→ **WHAT TO DO**
Find all lines with the word "nous" in the material, then copy them.

→ **EXERCISE INPUT**
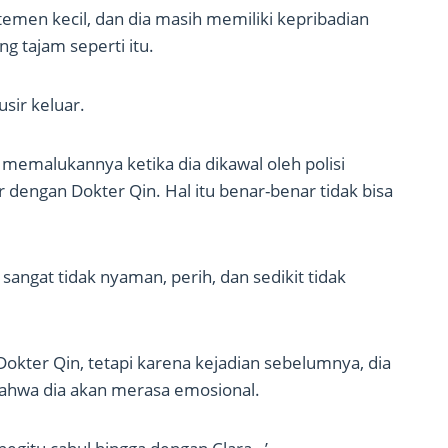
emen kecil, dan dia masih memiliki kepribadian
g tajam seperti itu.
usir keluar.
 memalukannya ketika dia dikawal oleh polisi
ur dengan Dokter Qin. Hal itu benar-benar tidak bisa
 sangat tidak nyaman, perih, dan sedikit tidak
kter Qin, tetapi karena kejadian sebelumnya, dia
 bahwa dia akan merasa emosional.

==

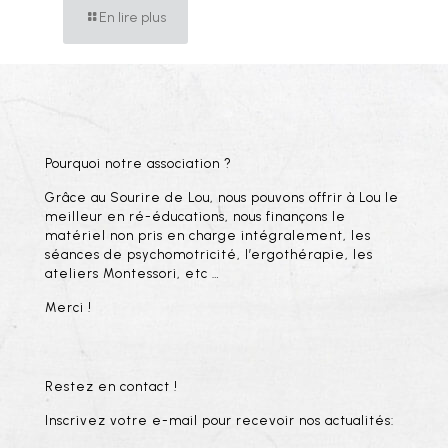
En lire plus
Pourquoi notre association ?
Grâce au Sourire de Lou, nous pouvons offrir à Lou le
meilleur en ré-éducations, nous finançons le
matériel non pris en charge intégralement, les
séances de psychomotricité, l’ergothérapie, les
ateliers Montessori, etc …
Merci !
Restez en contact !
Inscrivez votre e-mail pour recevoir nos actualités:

--

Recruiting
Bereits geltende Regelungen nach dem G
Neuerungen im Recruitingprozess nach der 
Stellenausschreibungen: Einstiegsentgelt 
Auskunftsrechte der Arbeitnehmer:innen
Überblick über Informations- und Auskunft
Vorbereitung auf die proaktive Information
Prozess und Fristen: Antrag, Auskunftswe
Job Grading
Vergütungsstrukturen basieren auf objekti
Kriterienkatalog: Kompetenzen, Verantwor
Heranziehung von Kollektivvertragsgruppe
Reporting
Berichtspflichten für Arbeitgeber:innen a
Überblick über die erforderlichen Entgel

→ **EXERCISE OUTPUT**
Grâce au Sourire de Lou, nous pouvons offrir à Lou le
meilleur en ré-éducations, nous finançons le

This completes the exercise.